13 Legends: Interview with Jon Eastman & Stuart Thomas

YAM Magazine recently scored an interview with San Francisco based authors Jon Eastman and Stuart Thomas, whose forthcoming graphic novel 13 Legends is currently in the midst of a fundraising campaign through crowd sourcing website KickStarter.

Eastman and Thomas talk with us about their novel, what it’s like to work with a partner and how crowd sourcing has worked as a source of funding.

How did you first get together as a partnership?

STUART: Jon and I met in our second semesters at the Academy of Art University in 2006. We were both in a screenwriting class and we hit it off, as we shared a common approach to story and a shared sense of diligence, which perhaps is as important as a creative connection – maybe more so when you’re talking about collaboration. We started writing together at university and then when we graduated in 2008, we continued to write screenplays together.

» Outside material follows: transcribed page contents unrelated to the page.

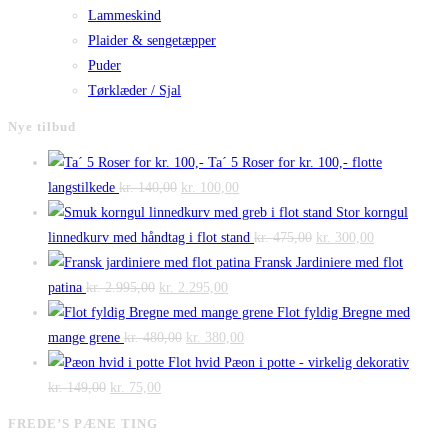
Lammeskind
Plaider & sengetæpper
Puder
Tørklæder / Sjal
Nye tilbud
Ta´ 5 Roser for kr. 100,- flotte
Den
Den
langstilkede
kr.
140,00
kr.
100,00
oprindelige
aktuelle
Stor korngul
pris
pris
Den
Den
linnedkurv med håndtag i flot stand
kr.
475,00
kr.
300,00
var:
er:
oprindelige
aktuelle
Fransk Jardiniere med flot
Den
kr. 140,00.
Den
kr. 100,00.
pris
pris
patina
kr.
2.995,00
kr.
2.295,00
oprindelige
aktuelle
var:
er:
Flot fyldig Bregne med
pris
Den
pris
Den
kr. 475,00.
kr. 300,00.
mange grene
kr.
480,00
kr.
380,00
var:
oprindelige
er:
aktuelle
Flot hvid Pæon i potte - virkelig dekorativ
Den
kr. 2.995,00.
Den
pris
kr. 2.295,00.
pris
kr.
149,00
kr.
75,00
oprindelige
aktuelle
var:
er:
FREDE’S PÆNE TING
pris
pris
kr. 480,00.
kr. 380,00.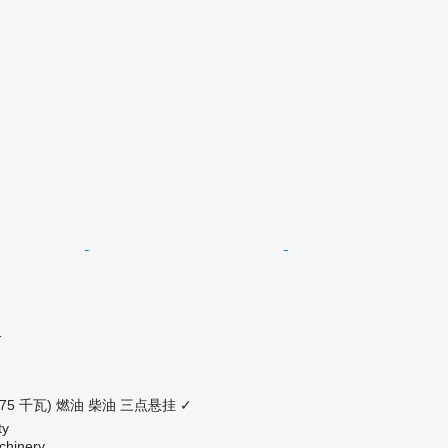
格
.75 千瓦)
燃油
柴油
三点悬挂
✓
ty
chinery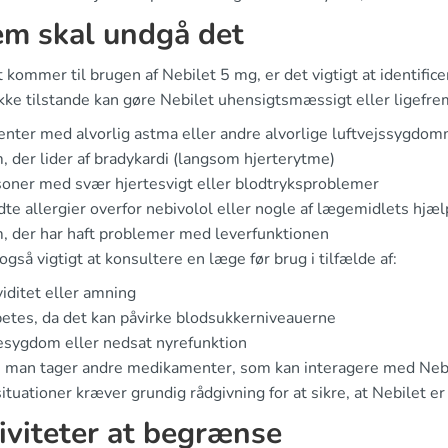
m skal undgå det
 kommer til brugen af Nebilet 5 mg, er det vigtigt at identifi
kke tilstande kan gøre Nebilet uhensigtsmæssigt eller ligefrem
enter med alvorlig astma eller andre alvorlige luftvejssygdo
 der lider af bradykardi (langsom hjerterytme)
oner med svær hjertesvigt eller blodtryksproblemer
te allergier overfor nebivolol eller nogle af lægemidlets hjæl
 der har haft problemer med leverfunktionen
også vigtigt at konsultere en læge før brug i tilfælde af:
iditet eller amning
etes, da det kan påvirke blodsukkerniveauerne
sygdom eller nedsat nyrefunktion
s man tager andre medikamenter, som kan interagere med Neb
ituationer kræver grundig rådgivning for at sikre, at Nebilet e
iviteter at begrænse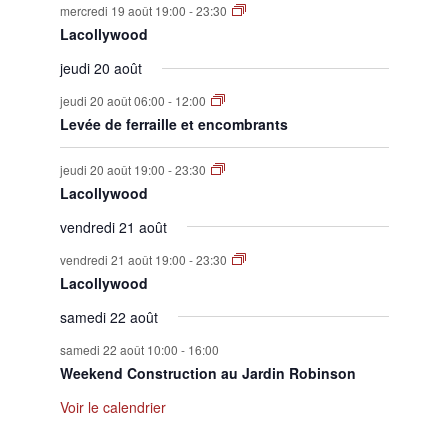
mercredi 19 août 19:00
-
23:30
Lacollywood
jeudi 20 août
jeudi 20 août 06:00
-
12:00
Levée de ferraille et encombrants
jeudi 20 août 19:00
-
23:30
Lacollywood
vendredi 21 août
vendredi 21 août 19:00
-
23:30
Lacollywood
samedi 22 août
samedi 22 août 10:00
-
16:00
Weekend Construction au Jardin Robinson
Voir le calendrier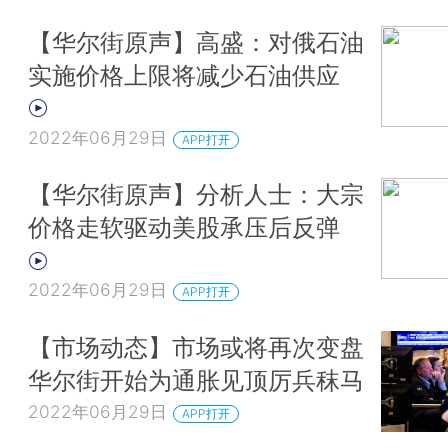
【华尔街原声】高盛：对俄石油
实施价格上限将减少石油供应
2022年06月29日
APP打开
【华尔街原声】分析人士：大宗
价格走软驱动美股承压后反弹
2022年06月29日
APP打开
【市场动态】市场或将再次变盘
华尔街开始为通胀见顶厉兵秣马
2022年06月29日
APP打开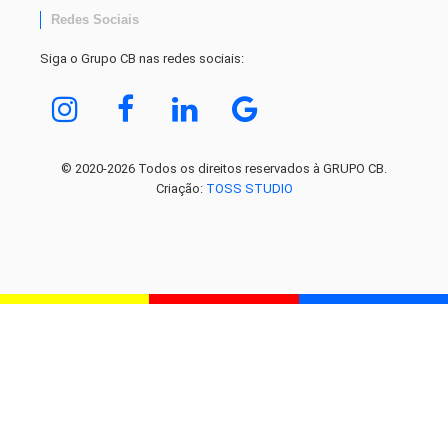
Redes Sociais
Siga o Grupo CB nas redes sociais:
© 2020-2026 Todos os direitos reservados à GRUPO CB.
Criação:
TOSS STUDIO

We made our arrangement more formal in 2010 when we set up StoryForge LLC, our main company, dedicated to our screenwriting projects. Frosty Ogre is our ‘brand’ for our graphic novel ventures, and 13 Legends is our first big work – a planned 13 volume series, the first of which we’re promoting right now via Kickstarter.

What is it like working with a partner?

STUART: I love it. I’ve been writing professionally for 20 years – I did a ton of theater and other stuff in the UK before I moved States-side – and in the last five years, I’ve written with several partners – I’ve written as a part of a partnership more than I’ve written alone in that time. There are things I don’t like about writing alone — the solitude, for one. It gets lonely, just you and the laptop and the potted plants. So having someone else to bounce stuff off, and just having someone else in the room, is great, I think.

It’s also a challenge because when you’re writing alone you can allow yourself to get away with something that’s not quite right, maybe because it’s something you like more than you should – a line or a character, for example: with a writing partner, everything has to pass their taste/quality test too because they will challenge you to justify your choices, which can lead to spirited debates, to be sure.

But it totally leads to stronger writing, I think. Writing that’s better in an objective sense. You know an aspect of a story or a scene is good when you both agree that it is, or when you can convince your writing partner that your way is right – not easy at the best of times and impossible when you’re not right! (it can happen.)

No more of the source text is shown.